Page segmentation data:
-- Opening Marker --

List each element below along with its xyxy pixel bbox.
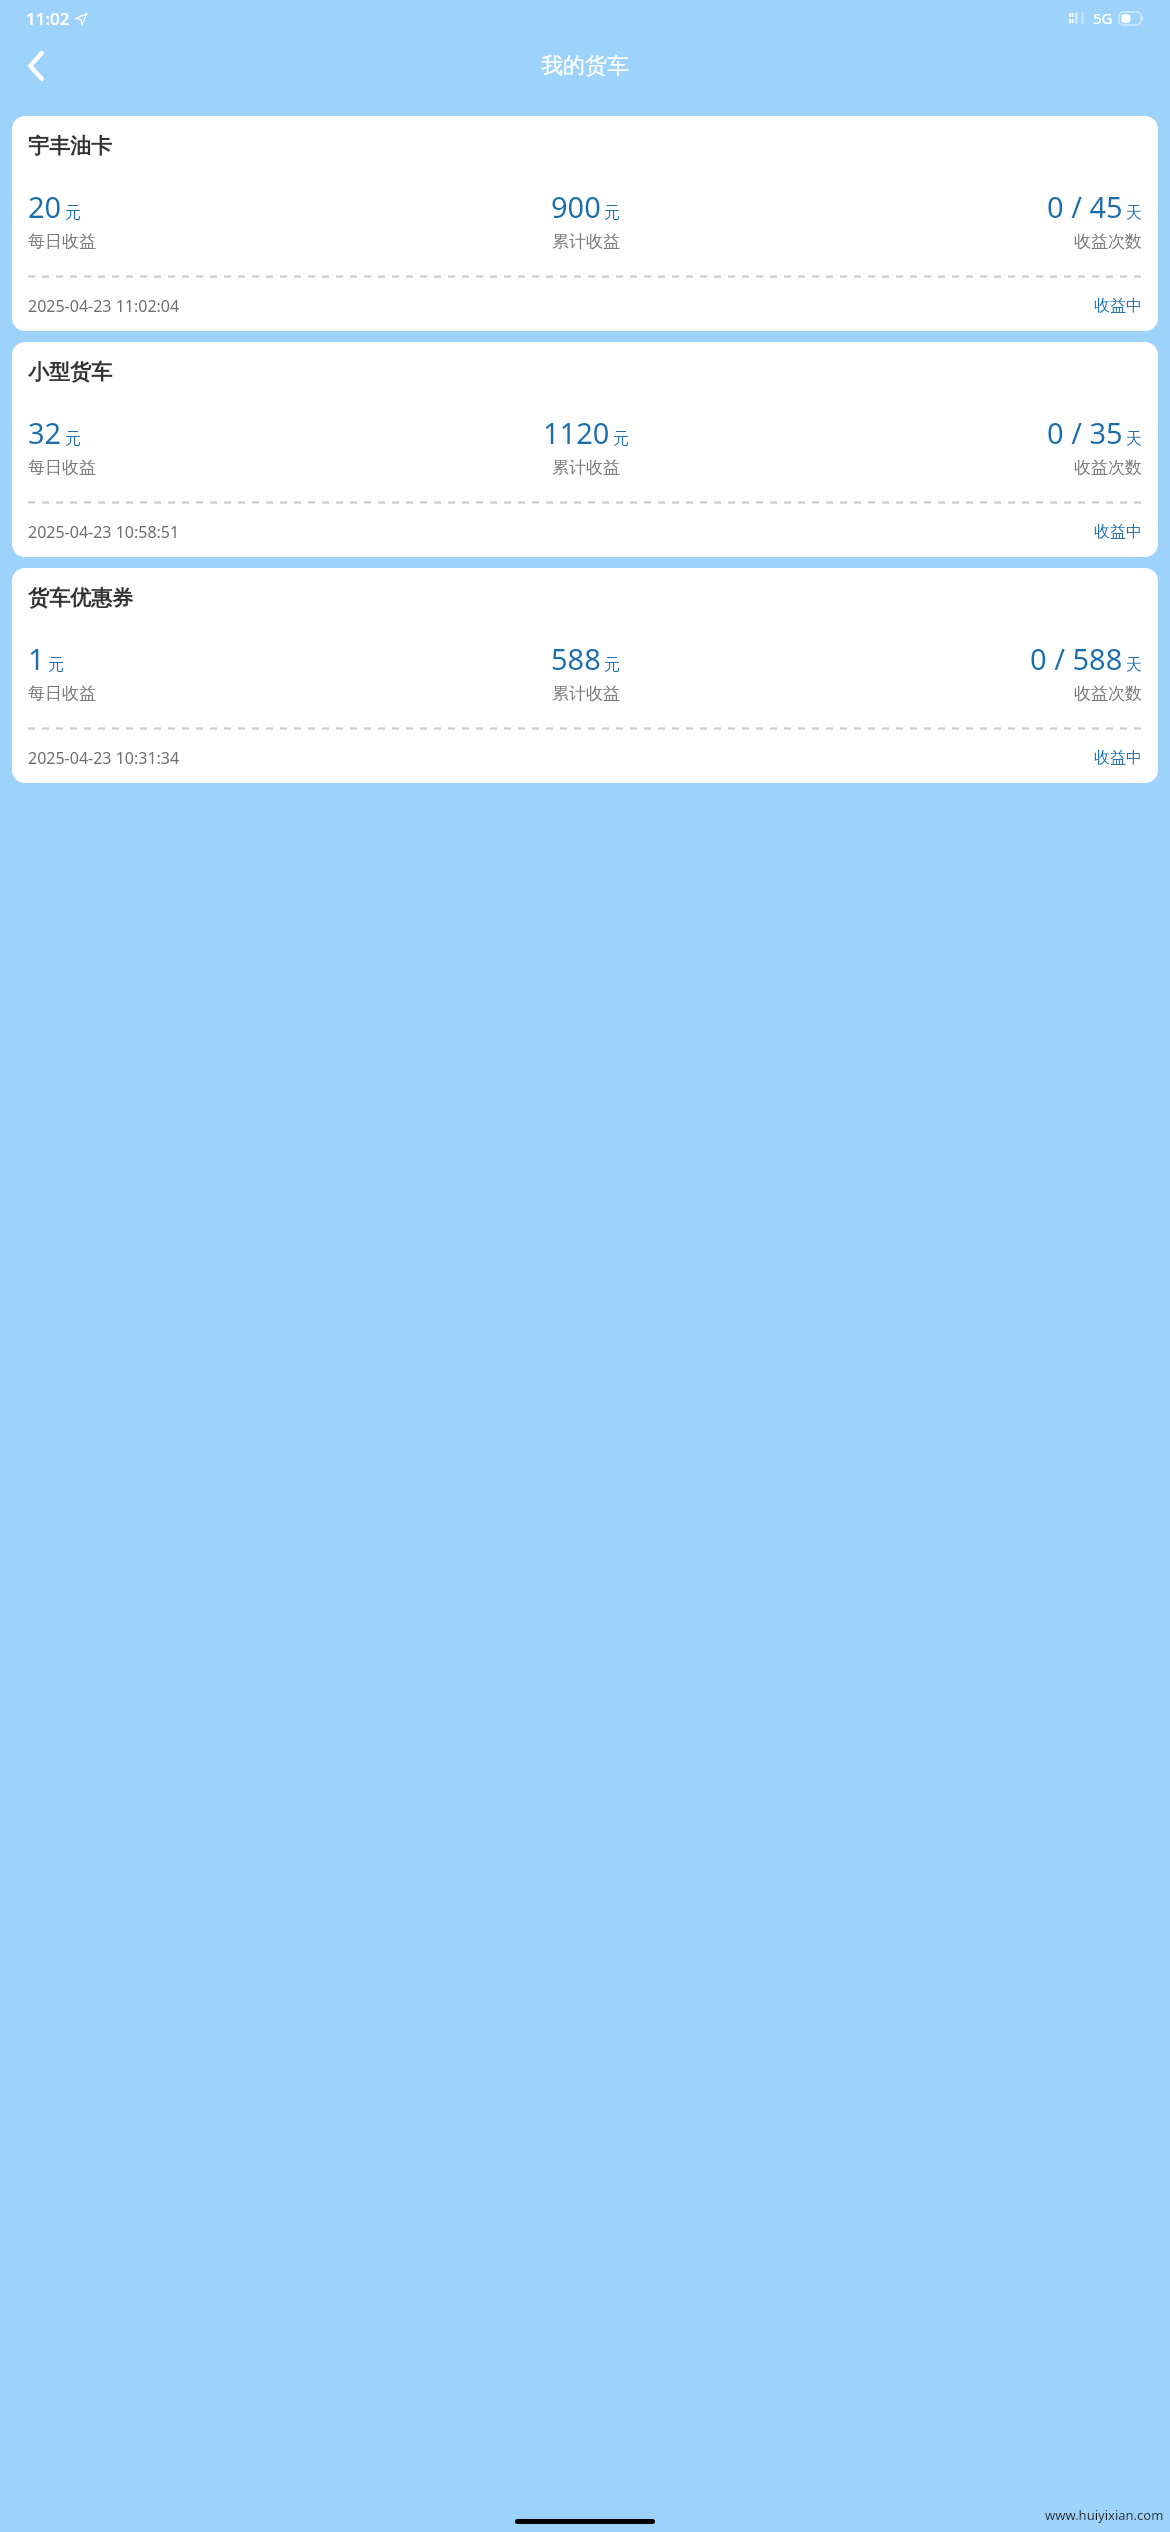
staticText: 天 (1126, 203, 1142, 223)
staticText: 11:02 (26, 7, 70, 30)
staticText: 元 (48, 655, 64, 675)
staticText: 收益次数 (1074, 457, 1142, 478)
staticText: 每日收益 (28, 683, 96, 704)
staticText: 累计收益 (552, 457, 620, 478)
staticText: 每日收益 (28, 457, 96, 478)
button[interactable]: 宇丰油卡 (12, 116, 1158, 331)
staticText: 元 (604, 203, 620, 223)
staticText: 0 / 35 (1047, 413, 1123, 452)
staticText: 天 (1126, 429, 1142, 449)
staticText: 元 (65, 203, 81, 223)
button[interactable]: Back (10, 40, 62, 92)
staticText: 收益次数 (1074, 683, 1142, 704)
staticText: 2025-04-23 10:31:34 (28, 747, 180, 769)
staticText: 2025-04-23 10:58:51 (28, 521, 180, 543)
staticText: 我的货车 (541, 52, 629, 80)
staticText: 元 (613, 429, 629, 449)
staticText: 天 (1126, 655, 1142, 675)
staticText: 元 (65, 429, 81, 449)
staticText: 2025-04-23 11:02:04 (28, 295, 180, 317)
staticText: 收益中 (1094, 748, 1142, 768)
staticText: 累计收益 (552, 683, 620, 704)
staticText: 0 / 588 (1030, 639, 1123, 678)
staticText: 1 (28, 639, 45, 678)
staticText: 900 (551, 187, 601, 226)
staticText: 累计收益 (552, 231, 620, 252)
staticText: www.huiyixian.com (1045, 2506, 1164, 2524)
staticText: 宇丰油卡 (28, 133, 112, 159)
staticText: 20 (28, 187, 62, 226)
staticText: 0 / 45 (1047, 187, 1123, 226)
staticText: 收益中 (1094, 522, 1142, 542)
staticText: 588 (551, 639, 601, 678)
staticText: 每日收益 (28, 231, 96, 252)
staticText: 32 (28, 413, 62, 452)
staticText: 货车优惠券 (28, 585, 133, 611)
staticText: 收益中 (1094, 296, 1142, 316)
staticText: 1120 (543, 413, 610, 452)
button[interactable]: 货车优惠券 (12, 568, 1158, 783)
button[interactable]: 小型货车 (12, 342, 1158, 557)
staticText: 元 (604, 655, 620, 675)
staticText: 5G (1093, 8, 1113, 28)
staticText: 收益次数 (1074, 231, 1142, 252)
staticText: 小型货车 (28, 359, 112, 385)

-- Closing Marker --

Read the data above and pull out each line that holds the string "宇丰油卡".

button[interactable]: 宇丰油卡 (12, 116, 1158, 331)
staticText: 宇丰油卡 (28, 133, 112, 159)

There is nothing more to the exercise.